In this part, we further discuss the effectiveness of Coordinate Attention used in our approach. We likewise perform an experiment to demonstrate the effectiveness of the Coordinate Attention for improving the feature representation. The performances of TransUNet+CA have been compared with those of TransUNet+SE and TransUNet+CBAM modules. It is worth noting that all three models have the same underlying structure except for the attention module and are trained using the same settings for fair comparisons. The experimental results for different attention modules are shown in Table 4.

Table 4 Comparison results of TransUNet+SE, TransUNet+CBAM and TransUNet+CA

From Table 4, TransUNet+CA performs even better compared to TransUNet+SE and TransUNet+CBAM modules in terms of MIoU metrics with 0.5 and 0.8 points, respectively. The above experiments and data demonstrate the effectiveness of Coordinate Attention in the upsampling process.

5 Conclusion

In this paper, we have proposes a semantic segmentation network named TRCA-Net for human semantic segmentation. By combining the advantages of Res2Net, transformer and Coordinate Attention, TRCA-Net enhances the feature extraction ability and precise positioning ability of targets with complex structure and texture and large differences in size and shape. The neural network is more suitable for image segmentation tasks similar to outdoor human body segmentation.

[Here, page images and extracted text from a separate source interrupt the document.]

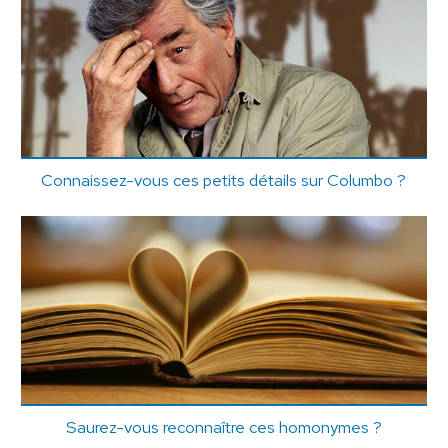
Connaissez-vous ces petits détails sur Columbo ?
Saurez-vous reconnaître ces homonymes ?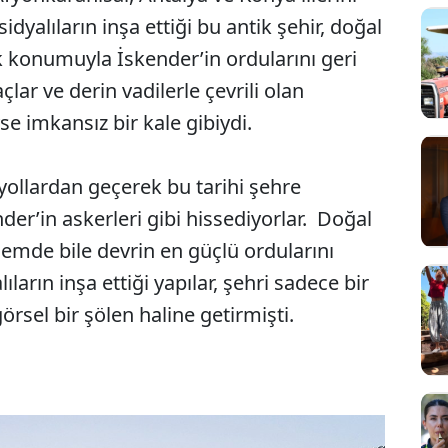
idyalıların inşa ettiği bu antik şehir, doğal
k konumuyla İskender’in ordularını geri
ar ve derin vadilerle çevrili olan
e imkansız bir kale gibiydi.
 yollardan geçerek bu tarihi şehre
nder’in askerleri gibi hissediyorlar. Doğal
nemde bile devrin en güçlü ordularını
ların inşa ettiği yapılar, şehri sadece bir
örsel bir şölen haline getirmişti.
Sesi Aç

To push the research boundary of outdoor human activity analysis for real-world scenes, we use a large-scale benchmark for an instance-level human parsing task, including 38, 280 pixelated annotated images with 19 semantic part labels. The experimental results on CIHP dataset show that our proposed method outperforms the SOTA segmentation methods, which implies the effectiveness and superiority of TRCA-Net.

Regarding to the advantages of the proposed network, it can be applied to mostly semantic segmentation and image segmentation tasks such as face recognition detection, accurate location of face biometric features, and detection of different parts of human disease types in medical image segmentation. However, the computational complexity increased, and real-time capability is compromised because of the introduction of attention mechanism and Res2Net in the network. Due to the performance improvement, these losses are acceptable, and our future work will focus on addressing this issue.